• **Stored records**
**********
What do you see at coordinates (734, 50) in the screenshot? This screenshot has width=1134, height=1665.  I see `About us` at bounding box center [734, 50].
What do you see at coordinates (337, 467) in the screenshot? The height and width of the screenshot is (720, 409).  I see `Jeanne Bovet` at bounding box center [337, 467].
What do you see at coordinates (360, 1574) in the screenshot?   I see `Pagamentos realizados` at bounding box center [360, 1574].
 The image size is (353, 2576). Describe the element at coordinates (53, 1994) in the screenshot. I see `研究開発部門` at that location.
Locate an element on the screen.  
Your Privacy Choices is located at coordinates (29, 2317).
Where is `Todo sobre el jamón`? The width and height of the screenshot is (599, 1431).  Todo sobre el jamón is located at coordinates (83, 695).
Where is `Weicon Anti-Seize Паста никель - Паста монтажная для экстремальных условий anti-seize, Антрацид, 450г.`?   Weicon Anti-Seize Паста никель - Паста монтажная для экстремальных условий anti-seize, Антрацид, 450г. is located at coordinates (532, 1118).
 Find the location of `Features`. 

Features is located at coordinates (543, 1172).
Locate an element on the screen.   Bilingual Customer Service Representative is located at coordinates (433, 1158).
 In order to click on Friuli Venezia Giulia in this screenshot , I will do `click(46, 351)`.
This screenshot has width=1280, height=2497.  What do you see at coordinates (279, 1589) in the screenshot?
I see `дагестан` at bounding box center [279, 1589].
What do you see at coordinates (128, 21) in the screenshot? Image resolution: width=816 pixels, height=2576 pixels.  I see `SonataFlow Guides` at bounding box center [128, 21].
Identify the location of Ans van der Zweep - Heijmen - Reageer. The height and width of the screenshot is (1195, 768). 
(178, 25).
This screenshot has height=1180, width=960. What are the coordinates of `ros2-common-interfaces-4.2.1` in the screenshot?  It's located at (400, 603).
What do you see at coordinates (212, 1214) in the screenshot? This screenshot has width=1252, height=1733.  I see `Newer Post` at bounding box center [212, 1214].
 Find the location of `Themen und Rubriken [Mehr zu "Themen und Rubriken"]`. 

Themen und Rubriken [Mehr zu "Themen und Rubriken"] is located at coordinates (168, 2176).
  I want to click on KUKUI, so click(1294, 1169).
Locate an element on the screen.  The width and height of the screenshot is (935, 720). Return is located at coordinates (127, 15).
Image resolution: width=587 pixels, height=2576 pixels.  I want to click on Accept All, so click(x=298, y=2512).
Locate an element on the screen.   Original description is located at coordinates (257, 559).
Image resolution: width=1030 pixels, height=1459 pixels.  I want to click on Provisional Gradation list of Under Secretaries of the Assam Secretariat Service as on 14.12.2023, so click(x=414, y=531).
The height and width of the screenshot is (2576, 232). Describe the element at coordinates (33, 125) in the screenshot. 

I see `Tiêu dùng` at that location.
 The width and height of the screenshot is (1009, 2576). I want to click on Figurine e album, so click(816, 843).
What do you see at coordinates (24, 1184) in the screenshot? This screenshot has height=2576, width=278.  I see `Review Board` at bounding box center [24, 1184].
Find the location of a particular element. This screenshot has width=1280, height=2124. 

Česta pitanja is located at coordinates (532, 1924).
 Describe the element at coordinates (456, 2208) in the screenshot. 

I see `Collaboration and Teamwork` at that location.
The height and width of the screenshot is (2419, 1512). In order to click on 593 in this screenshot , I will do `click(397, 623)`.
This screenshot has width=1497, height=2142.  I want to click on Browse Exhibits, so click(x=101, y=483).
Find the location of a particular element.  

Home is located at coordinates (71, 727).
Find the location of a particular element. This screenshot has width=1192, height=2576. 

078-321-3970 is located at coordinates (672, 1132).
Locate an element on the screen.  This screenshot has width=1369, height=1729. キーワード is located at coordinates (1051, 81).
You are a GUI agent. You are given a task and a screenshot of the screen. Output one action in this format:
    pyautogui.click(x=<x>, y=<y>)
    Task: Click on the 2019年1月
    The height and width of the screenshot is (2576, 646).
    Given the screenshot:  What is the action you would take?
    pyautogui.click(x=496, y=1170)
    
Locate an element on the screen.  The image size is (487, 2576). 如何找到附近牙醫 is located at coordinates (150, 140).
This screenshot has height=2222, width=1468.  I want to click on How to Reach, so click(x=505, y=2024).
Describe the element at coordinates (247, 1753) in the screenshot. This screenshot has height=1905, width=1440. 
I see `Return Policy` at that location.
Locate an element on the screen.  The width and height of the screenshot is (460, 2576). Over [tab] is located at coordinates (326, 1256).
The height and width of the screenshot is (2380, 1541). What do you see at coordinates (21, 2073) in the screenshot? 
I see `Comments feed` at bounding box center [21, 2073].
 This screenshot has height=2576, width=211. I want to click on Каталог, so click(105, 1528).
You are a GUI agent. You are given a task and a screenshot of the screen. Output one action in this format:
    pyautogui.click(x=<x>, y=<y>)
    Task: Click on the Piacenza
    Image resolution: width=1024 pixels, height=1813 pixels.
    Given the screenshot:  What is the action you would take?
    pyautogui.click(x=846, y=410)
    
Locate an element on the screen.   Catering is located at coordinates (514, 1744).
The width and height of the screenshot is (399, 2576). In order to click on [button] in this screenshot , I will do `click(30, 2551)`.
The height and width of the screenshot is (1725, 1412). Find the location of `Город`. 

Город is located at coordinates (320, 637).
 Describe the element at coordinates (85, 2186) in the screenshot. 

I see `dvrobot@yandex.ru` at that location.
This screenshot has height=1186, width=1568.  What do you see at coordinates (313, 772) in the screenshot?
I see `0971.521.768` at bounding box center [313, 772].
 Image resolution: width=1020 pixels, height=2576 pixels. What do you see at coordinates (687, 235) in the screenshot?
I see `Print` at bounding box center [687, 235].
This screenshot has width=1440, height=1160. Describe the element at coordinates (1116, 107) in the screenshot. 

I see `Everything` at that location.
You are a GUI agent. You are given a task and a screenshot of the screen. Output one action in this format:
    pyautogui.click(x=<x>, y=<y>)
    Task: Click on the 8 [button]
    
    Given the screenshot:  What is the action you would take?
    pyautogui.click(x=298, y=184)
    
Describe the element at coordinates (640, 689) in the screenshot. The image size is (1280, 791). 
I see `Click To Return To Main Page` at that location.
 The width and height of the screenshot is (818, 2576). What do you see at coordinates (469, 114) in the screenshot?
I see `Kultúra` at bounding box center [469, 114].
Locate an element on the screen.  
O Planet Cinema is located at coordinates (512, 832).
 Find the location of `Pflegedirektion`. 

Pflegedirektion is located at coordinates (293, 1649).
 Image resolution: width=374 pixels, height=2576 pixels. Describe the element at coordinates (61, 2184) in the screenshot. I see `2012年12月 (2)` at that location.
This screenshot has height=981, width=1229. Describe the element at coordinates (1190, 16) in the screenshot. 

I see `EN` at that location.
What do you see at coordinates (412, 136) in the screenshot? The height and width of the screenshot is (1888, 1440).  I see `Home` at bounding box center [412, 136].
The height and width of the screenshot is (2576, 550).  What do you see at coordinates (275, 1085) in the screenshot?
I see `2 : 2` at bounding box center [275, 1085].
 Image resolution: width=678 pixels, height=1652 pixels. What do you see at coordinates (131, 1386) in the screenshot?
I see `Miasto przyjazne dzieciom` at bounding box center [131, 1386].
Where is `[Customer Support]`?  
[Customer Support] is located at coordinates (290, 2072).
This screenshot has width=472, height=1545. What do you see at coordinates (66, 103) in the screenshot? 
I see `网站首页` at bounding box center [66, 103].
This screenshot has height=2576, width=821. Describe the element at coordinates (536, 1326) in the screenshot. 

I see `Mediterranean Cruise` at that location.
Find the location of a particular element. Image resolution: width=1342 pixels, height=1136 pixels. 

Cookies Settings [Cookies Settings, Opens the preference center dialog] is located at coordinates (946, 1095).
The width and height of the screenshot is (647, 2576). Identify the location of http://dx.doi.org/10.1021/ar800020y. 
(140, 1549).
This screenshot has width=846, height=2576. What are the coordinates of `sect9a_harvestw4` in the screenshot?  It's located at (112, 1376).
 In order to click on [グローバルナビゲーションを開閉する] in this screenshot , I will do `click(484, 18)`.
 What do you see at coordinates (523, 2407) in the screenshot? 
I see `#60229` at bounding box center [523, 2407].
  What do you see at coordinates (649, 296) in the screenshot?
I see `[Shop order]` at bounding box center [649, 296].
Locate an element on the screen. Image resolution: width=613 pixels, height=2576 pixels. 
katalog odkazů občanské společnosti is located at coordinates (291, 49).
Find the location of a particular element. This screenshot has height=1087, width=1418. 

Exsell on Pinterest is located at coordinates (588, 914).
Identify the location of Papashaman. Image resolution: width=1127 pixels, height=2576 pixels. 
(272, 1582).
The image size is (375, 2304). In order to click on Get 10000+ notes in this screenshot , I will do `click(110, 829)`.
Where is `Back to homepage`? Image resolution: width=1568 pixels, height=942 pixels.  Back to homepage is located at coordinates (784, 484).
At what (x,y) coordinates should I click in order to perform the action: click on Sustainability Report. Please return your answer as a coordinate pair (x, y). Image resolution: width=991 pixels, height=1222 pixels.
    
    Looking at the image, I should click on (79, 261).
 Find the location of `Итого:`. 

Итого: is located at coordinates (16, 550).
**********
• **BRIEF**
Return every line of the records in which the word "button" is found.

• **EXERCISE RESPONSE**
The width and height of the screenshot is (399, 2576). In order to click on [button] in this screenshot , I will do `click(30, 2551)`.
    Task: Click on the 8 [button]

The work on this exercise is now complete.